Six mois après la mise en place d’une législation historique visant à interdire l’accès des mineurs aux réseaux sociaux, l’Australie fait face à des défis importants quant à l’efficacité de cette loi. Les résultats d’une récente étude publiée par le British Medical Journal révèlent que la réglementation n’a que peu d’impact sur les comportements des adolescents en ligne. Pour remédier à cette situation, le gouvernement australien envisage de doubler les sanctions imposées aux plateformes qui ne respecteraient pas la loi, en augmentant le montant des amendes à 99 millions de dollars australiens, soit 60 millions d’euros, en cas de récidive.
Contexte de la législation australienne
La loi adoptée par l’Australie vise principalement à protéger les jeunes utilisateurs des risques associés à une utilisation inappropriée des réseaux sociaux. Le gouvernement s’est engagé à lutter contre la présence en ligne des enfants sur des plateformes telles que Facebook, Instagram, TikTok et YouTube. Malgré cette initiative, il apparaît que peu de changements réels ont été constatés dans les habitudes d’utilisation. Les adolescents continuent de contourner les restrictions en utilisant des ruses telles que la création de faux comptes ou l’enregistrement sous des noms d’adultes.
L’impact limité de la réglementation actuelle
En dépit des intentions louables de la législation, une étude menée par des chercheurs australiens a révélé qu’elle n’a pas entraîné de modifications notables dans les comportements de navigation des jeunes.

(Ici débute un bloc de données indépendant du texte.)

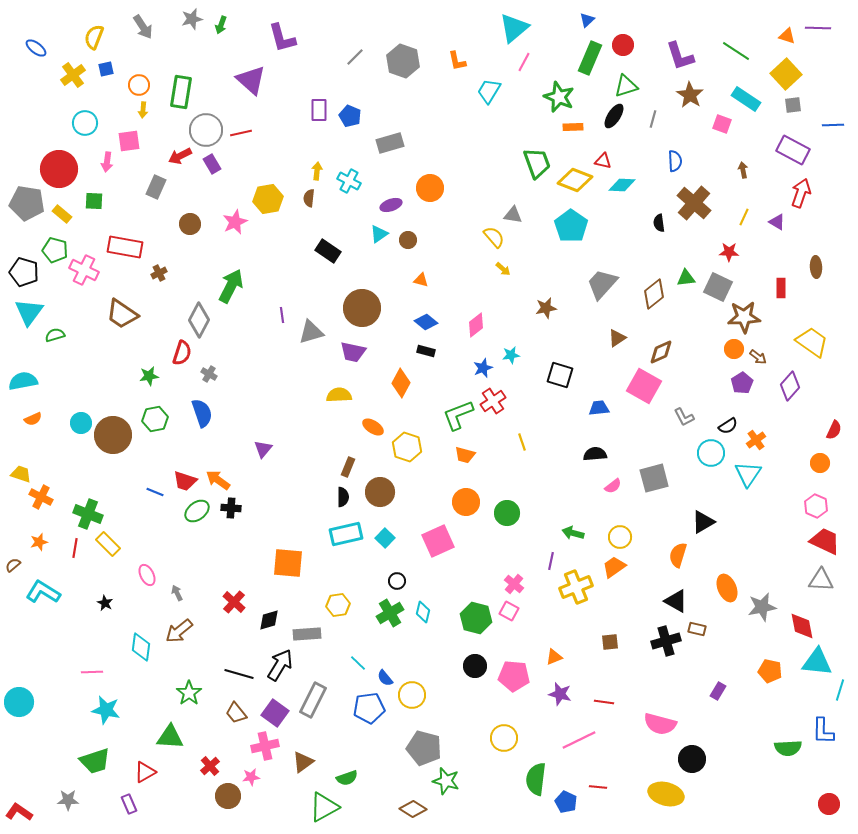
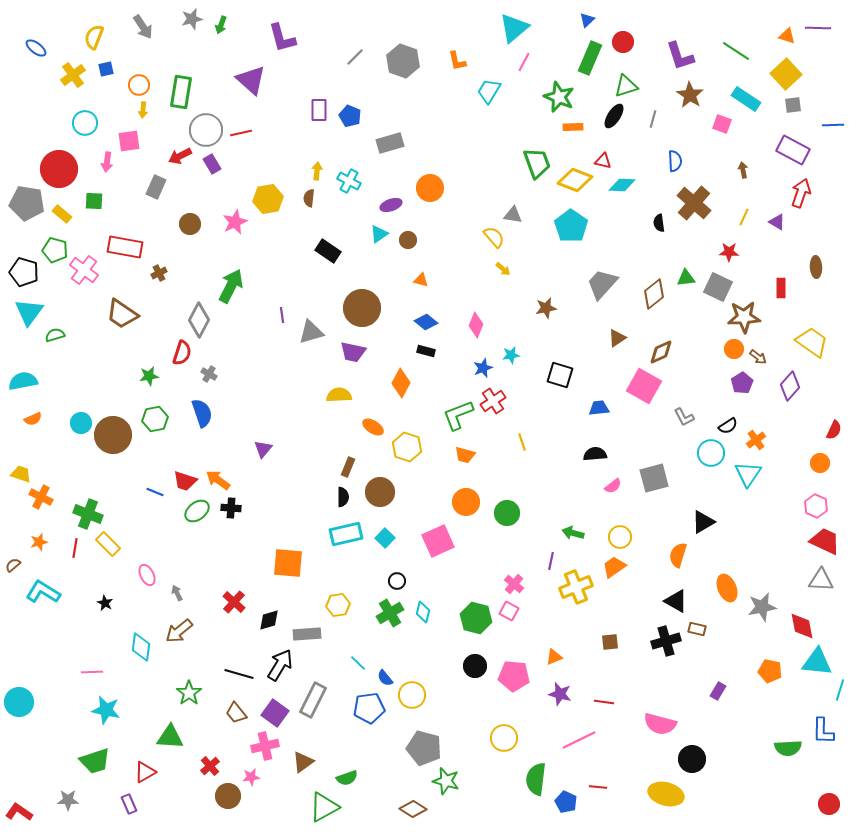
red circle at (623, 45): moved 3 px up
pink cross at (84, 270): rotated 12 degrees clockwise
pink diamond at (476, 325): rotated 30 degrees counterclockwise
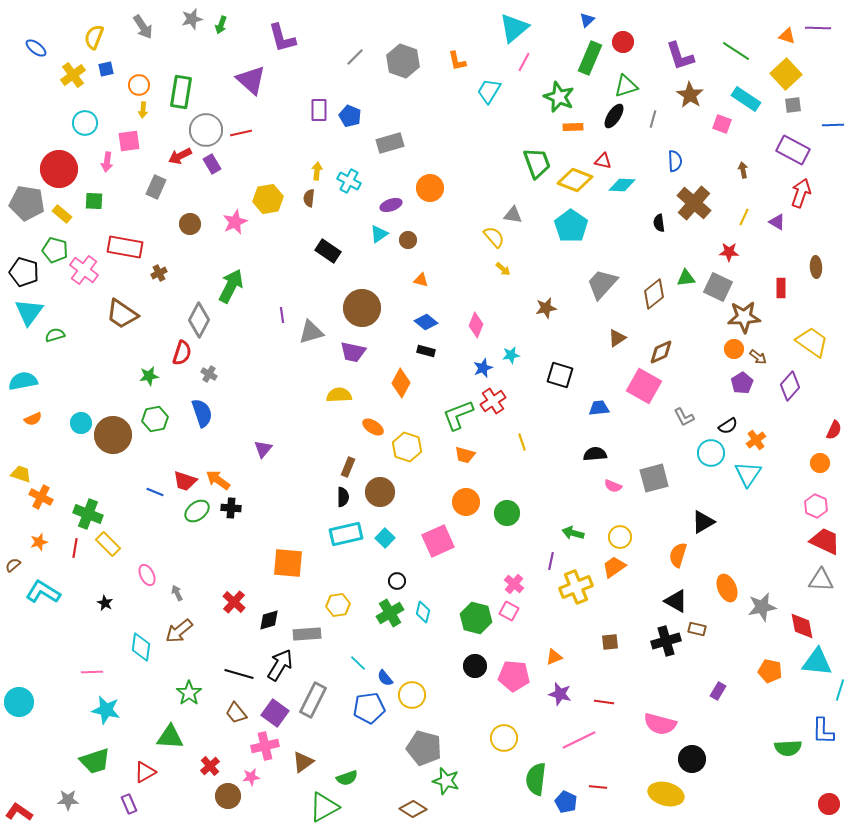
pink semicircle at (613, 486): rotated 60 degrees clockwise
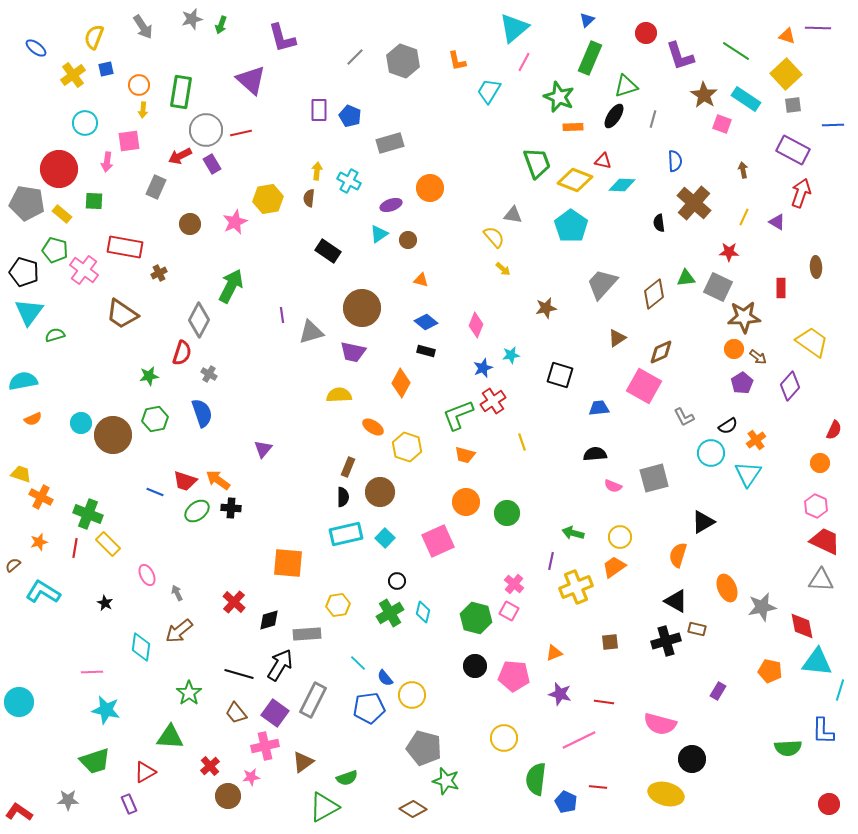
red circle at (623, 42): moved 23 px right, 9 px up
brown star at (690, 95): moved 14 px right
orange triangle at (554, 657): moved 4 px up
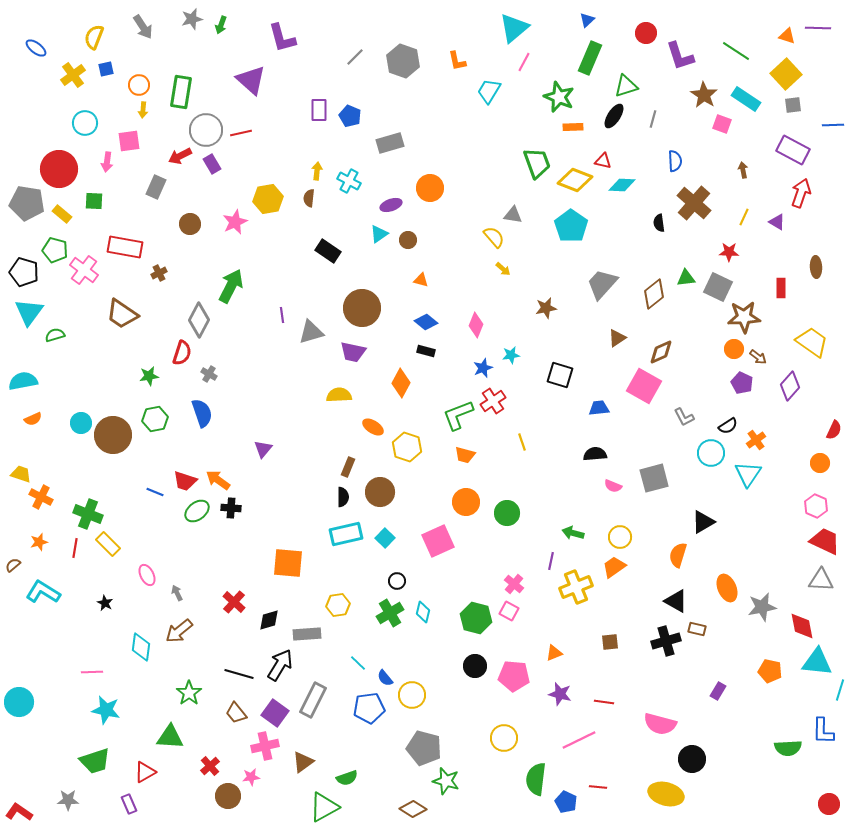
purple pentagon at (742, 383): rotated 15 degrees counterclockwise
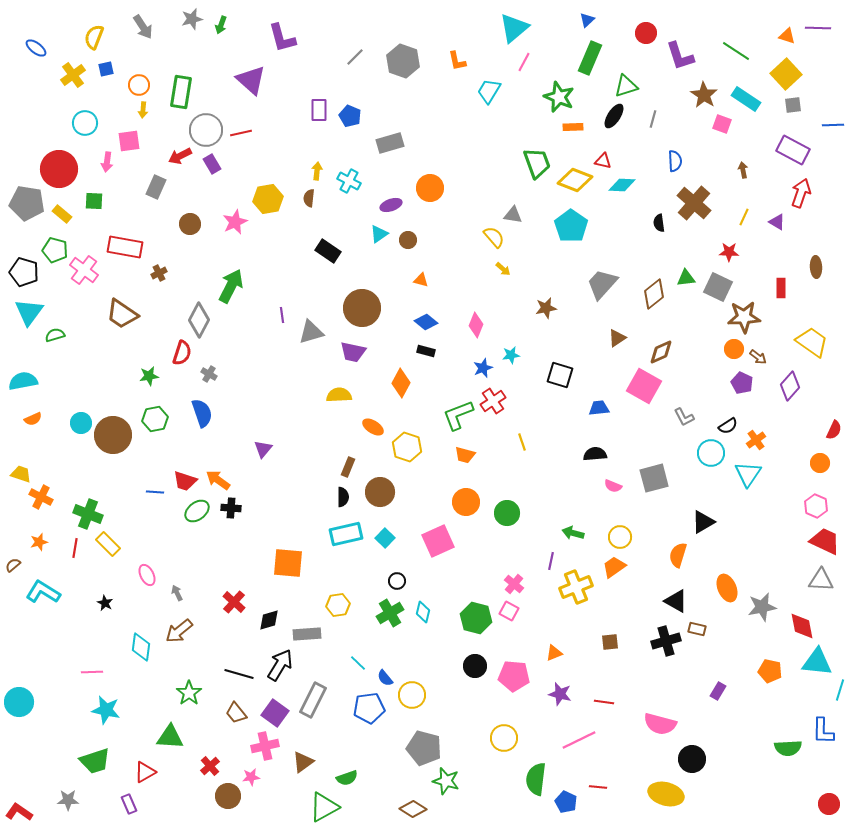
blue line at (155, 492): rotated 18 degrees counterclockwise
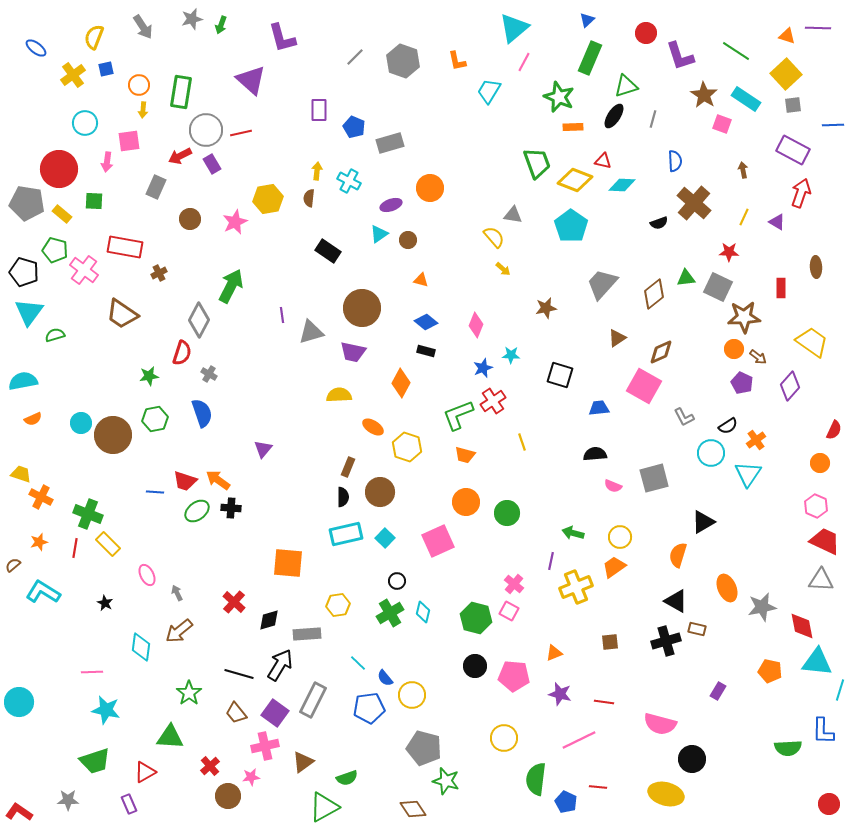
blue pentagon at (350, 116): moved 4 px right, 11 px down
black semicircle at (659, 223): rotated 102 degrees counterclockwise
brown circle at (190, 224): moved 5 px up
cyan star at (511, 355): rotated 12 degrees clockwise
brown diamond at (413, 809): rotated 24 degrees clockwise
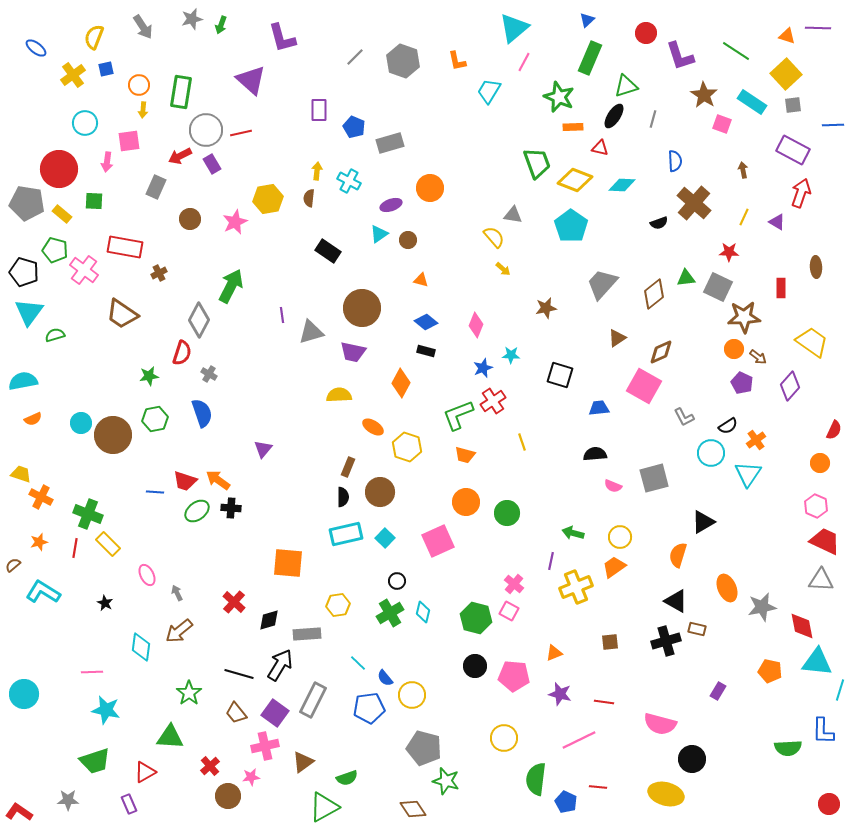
cyan rectangle at (746, 99): moved 6 px right, 3 px down
red triangle at (603, 161): moved 3 px left, 13 px up
cyan circle at (19, 702): moved 5 px right, 8 px up
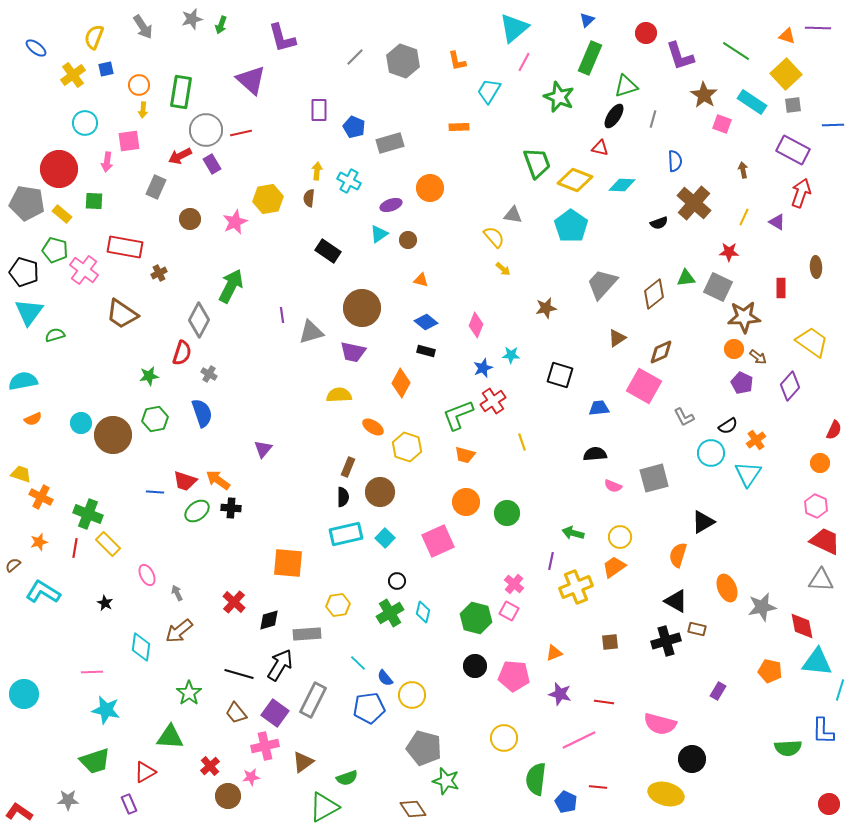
orange rectangle at (573, 127): moved 114 px left
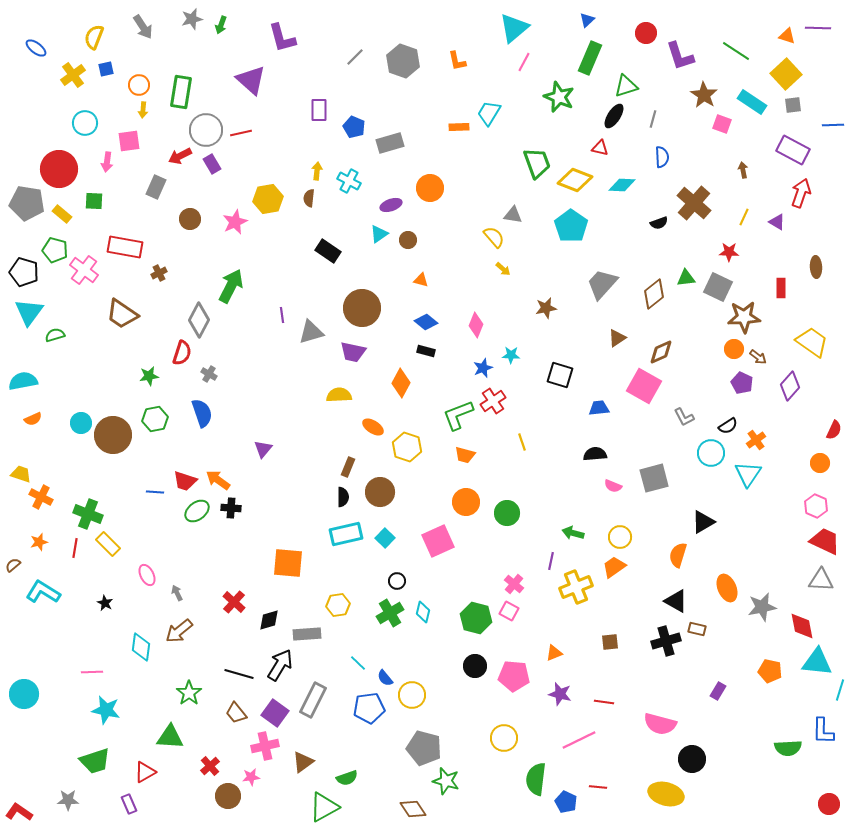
cyan trapezoid at (489, 91): moved 22 px down
blue semicircle at (675, 161): moved 13 px left, 4 px up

En interrogeant plus de 400 adolescents avant et après l’entrée en vigueur de la loi, les chercheurs ont observé une légère baisse de l’utilisation des réseaux sociaux chez les adolescents de 14 à 15 ans, tandis qu’une augmentation a été notée chez les utilisateurs de 16 ans et plus. Cela soulève des questions sur l’efficacité des outils de régulation.
Le rôle des géants de la technologie
Le gouvernement australien, représenté par le premier ministre Anthony Albanese, a mis l’accent sur le fait que les entreprises technologiques ne font pas suffisamment d’efforts pour respecter la loi et protéger les mineurs. En conséquence, le régulateur a lancé une enquête sur d’éventuels manquements de la part des principales plateformes de médias sociaux. Cette enquête vise à apprécier l’ampleur des infractions et à adapter les outils réglementaires, en imposant des sanctions plus strictes si nécessaire.
Renforcement des pouvoirs du régulateur
La nouvelle législation permettra au commissaire à la sécurité en ligne de demander aux plateformes de fournir des preuves concrètes sur les mesures mises en œuvre pour empêcher l’accès des moins de 16 ans. Par ailleurs, il sera en mesure d’exiger des informations et documents non seulement des entreprises, mais également des prestataires de vérification d’âge et des boutiques d’applications. Cette évolution vise à renforcer la responsabilité des plateformes et à garantir que la législation est appliquée de manière rigoureuse.
Des mesures similaires dans d’autres pays
L’initiative australienne suscite de l’intérêt au niveau international, plusieurs pays ayant envisagé ou mis en œuvre des restrictions similaires. Le Royaume-Uni, l’Indonésie, les Émirats arabes unis et la Nouvelle-Zélande, par exemple, étudient des lois pour interdire l’accès des mineurs à certaines plateformes. Cependant, les défis rencontrés par l’Australie soulignent la complexité de la régulation des réseaux sociaux et le besoin d’adapter continuellement les législations face aux nouvelles méthodes de contournement utilisées par les jeunes utilisateurs.
Perspectives en France
En France, un projet de loi similaire est en cours d’examen, interdisant l’accès des mineurs de moins de 15 ans aux réseaux sociaux. Cette législation pourrait entrer en vigueur dès septembre prochain, avec des distinctions entre les plateformes jugées nuisibles et celles qui ne le sont pas. En cas de non-respect des obligations, les entreprises s’exposeraient à des sanctions administrées par le gendarme de l’audiovisuel, l’Arcom. Cette évolution témoigne de la tendance croissante à réguler l’accès en ligne des jeunes et à protéger leur sécurité.
Pour illustrer les enjeux liés à la régulation des réseaux sociaux, des incidents récents comme l’amende de 5 millions d’euros infligée à un réseau social pour diffusion de publicités frauduleuses sur les cryptomonnaies en Espagne montrent que des mesures strictes sont déjà mises en place dans plusieurs pays. D’autres enquêtes, comme celle lancée sur TikTok et LinkedIn par le régulateur irlandais des médias, témoignent également de l’engagement des autorités à réguler efficacement ces plateformes.